As we all know, cycling is both a healthy activity and an effective means of transportation. With that in mind, it’s a form of mobility that should be available to as many people as possible for as long as possible, even the elderly.
The electric bicycle in particular, has already proved to be a big contribution to the mobility and the social activity of elderly people, assisting the elder community, especially where their strength and health reduces their cycling abilities. As more elderly people are using cycling as a means of transportation or recreation, an increasing number of people are facing a heightened feeling of insecurity on their bikes. A decrease of vision, hearing and reaction time can cause more dangerous and unexpected situations.
For example, the sense of balance may decline, which gives problems when getting on and off the bicycle. Misjudgement of cornering speeds, either too slow or too fast (especially with an electric bicycle) often leads to increased levels of danger. The ability to multi-task while riding a bicycle can also be greatly reduced in the elderly population.
A consequence is that at a certain point people stop riding their bicycles, because they are afraid. Subsequently, they quickly become less active which may accelerate their decline in mobility in general.
The current solutions for people who have problems riding their bicycles, is the change to a tricycle or a mobility scooter. This change is not easily made, because of the stigmatic character of these products and reduced mobility can be a result.
The goal of the SOFIE (Intelligent Supported Bicycle) project is to develop intelligent assistance devices for electric bicycles to help elderly or cyclists with disabilities and to improve knowledge about bicycle stability especially with regards to elderly cyclists.
At the moment there are few solutions for the problems that elderly and disabled people deal with on their bicycles. In this project IADT (Intelligent Assist Device Technology) will be used to maintain the mobility of elderly, by increasing their sense of safety and stability on the bicycle. This will prolong their independence and maintain their social and physical levels of activity.
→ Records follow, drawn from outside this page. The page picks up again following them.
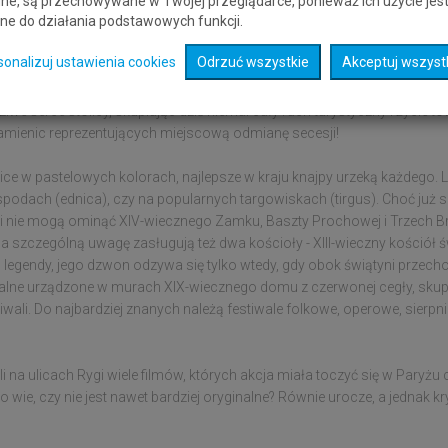
ne, są przechowywane w Twojej przeglądarce, ponieważ ich użycie jes
ne do działania podstawowych funkcji.
iasta? Co takiego w sobie kryje, że zasłużyła na miano Europejskiej Stol
olica Łotwy to prawdziwa nadbałtycka perełka, pełna uroczych zakątkó
sonalizuj ustawienia cookies
Odrzuć wszystkie
Akceptuj wszyst
amienice, liczne średniowieczne zabytki i mnóstwo zieleni - parki, lask
ziwe serce stolicy, skupiając dziś niemal cały ruch turystyczny i życie
 kamienic reprezentujących miejscową odmianę secesji!
nice w pastelowych kolorach, najlepsze w kraju knajpy urzeką każde
ospodach (ednica), czy na popularnych targowiskach (tirgus). Choć już 
torii nie mogą ominąć XIV-wiecznego Zamku, Baszty Prochowej i Trzech B
 Na szczególną uwagę zasługują też dwa kościoły - XIII-wieczny kośció
 legendy, jego dzwon odzywa się tylko wtedy, gdy obok świątyni przecho
turalne urządzone w murach XIX-wiecznego domu z czerwonej cegły, sku
tiwali. Do najbardziej znanych należą festiwale folkowe, operowe, sierpni
li na ulicach Rygi wiele filmów, których akcja miała toczyć się w Pary
wie, czy nie jest nawet bardziej oryginalne? Równie urocze, a jednak k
In the case of the SOFIE, lead researcher, Vera Bulsink PhD., compared possible cycling control strategies of older cyclists to that of younger cyclists in laboratory tests. Existing research models of bike development calculated the cycling person as one mass. But the personal properties of the cyclist determine the probability to fall from a bike. Bulsink extended existing bicycle computer models with a realistic tire-road contact model and added the motions of the cyclist, like the steering movement, upper-body movement and the outward knee movements.
The computer simulation model resulted in several design suggestions for a more stable bike frame. The combination of the steeper head angle at the steering axis, the smaller wheels and a shorter wheelbase makes the bicycle more stable at low speeds. The computer model makes it easier to judge the stability of bicycle designs.
The low entry of the SOFIE bicycle improves the ease of getting on and off the bike, and an automatic saddle adjusts its height to the speed while driving. Also, a drive off assistance helps to get speed and avoids slow cycling, and the limitation of maximum speed to 18 km/hour prevents falling.
The bike has not been taken in production yet. The consortium contacted several manufacturers with their design. They are interested, but so far none of has decided to produce it. “A pity,” according to Bulsink. “I am convinced that this design can prevent a lot of elderly people from falling.”
The SOFIE project is a collaboration of RRD, Indes, and the University of Twente, where Bulsink did her PhD at the department of Biomechanical Engineering and was supervised by professor Bart Koopman, Dorien van de Belt and Maarten Bonnema from the faculty of engineering technology. Her research has been co-funded by the Netherlands Enterprise Agency.